24. MİT Müsteşarlığının 6/2/2014 tarihli yazısı ile söz konusu
olayda görev alan kişilerin ve araçların “2937
sayılı Kanun ile Müsteşarlığa verilen görev ve yetkiler uyarınca ülkenin millî
menfaatleri doğrultusunda yürütülen faaliyetler kapsamında bulunduğu”
Adana Cumhuriyet Başsavcılığına bildirilmiştir.

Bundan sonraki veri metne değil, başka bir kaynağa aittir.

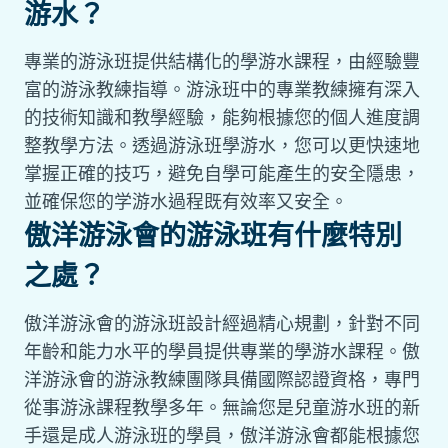
游水？
專業的游泳班提供結構化的學游水課程，由經驗豐
富的游泳教練指導。游泳班中的專業教練擁有深入
的技術知識和教學經驗，能夠根據您的個人進度調
整教學方法。透過游泳班學游水，您可以更快速地
掌握正確的技巧，避免自學可能產生的安全隱患，
並確保您的学游水過程既有效率又安全。
傲洋游泳會的游泳班有什麼特別
之處？
傲洋游泳會的游泳班設計經過精心規劃，針對不同
年齡和能力水平的學員提供專業的學游水課程。傲
洋游泳會的游泳教練團隊具備國際認證資格，專門
從事游泳課程教學多年。無論您是兒童游水班的新
手還是成人游泳班的學員，傲洋游泳會都能根據您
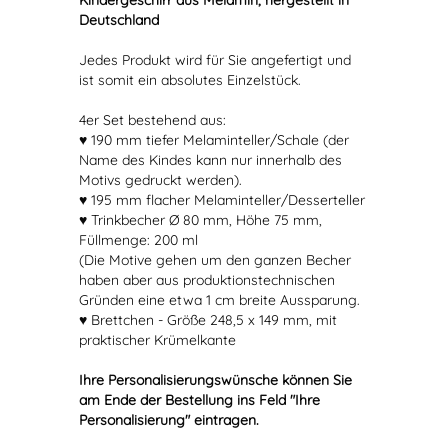
Kindergeschirr aus Melamin, hergestellt in
Deutschland
Jedes Produkt wird für Sie angefertigt und
ist somit ein absolutes Einzelstück.
4er Set bestehend aus:
♥ 190 mm tiefer Melaminteller/Schale (der
Name des Kindes kann nur innerhalb des
Motivs gedruckt werden).
♥ 195 mm flacher Melaminteller/Desserteller
♥ Trinkbecher Ø 80 mm, Höhe 75 mm,
Füllmenge: 200 ml
(Die Motive gehen um den ganzen Becher
haben aber aus produktionstechnischen
Gründen eine etwa 1 cm breite Aussparung.
♥ Brettchen - Größe 248,5 x 149 mm, mit
praktischer Krümelkante
Ihre Personalisierungswünsche können Sie
am Ende der Bestellung ins Feld "Ihre
Personalisierung" eintragen.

25. Adana Cumhuriyet Başsavcılığının 10/2/2014 tarihli ve 2014/2
Soruşturma sayılı, K.2014/27 sayılı kararı ile olayda görev yapan MİT personeli
hakkında kovuşturmaya yer olmadığına karar verilmiştir. Kararın gerekçesinin
ilgili kısımları şöyledir:
“… 4483
sayılı Yasa hükümleri acil ve kaybolması muhtemel delilleri toplamaya izin
vermekte iken, sonraki ve özel kanun olan 2937 sayılı yasa md.26 hiçbir istisnaya
yer vermemiştir.
… Kanun koyucunun 2937 sayılı yasanın genel
amacı ve Milli İstihbarat Teşkilatının çalışma esas ve usullerinin gizlilik
taşıması dikkate alındığında hatta söz konusu teşkilatın faaliyetlerinin açığa
çıkarılmasının diğer yasal düzenlemeler yanında 2937 sayılı yasanın 27. maddesi
ile de cezai hükme bağlandığı düşünüldüğünde, yasa koyucunun böyle bir iddiada
hiçbir şekilde acil deliller olsa dahi delil toplamaya izin vermediği
görülecektir.
…
Öte yandan çeşitli kanunlarda çeşitli üst
düzey kamu görevlilerinin görevle ilgili suçlarında soruşturulmaları, izne ve
özel yargılama usulüne bağlanmıştır. Ancak herhangi bir ihbarla ‘gecikmesinde
sakınca bulunan hal’ hususu belirtilerek soruşturma işlemi kapsamındaki usulü
işlemlere (örneğin evinde ya da aracında veya makam odasında arama, elkoyma, gözaltı vs) girişilmesi
durumunda uygulamada ‘izin müessesesinin’ hiçbir anlamı ve yasal koruması
kalmayacağı gibi … lekelenmeme hakkı da ağır şekilde ihlal edilmiş olacaktır.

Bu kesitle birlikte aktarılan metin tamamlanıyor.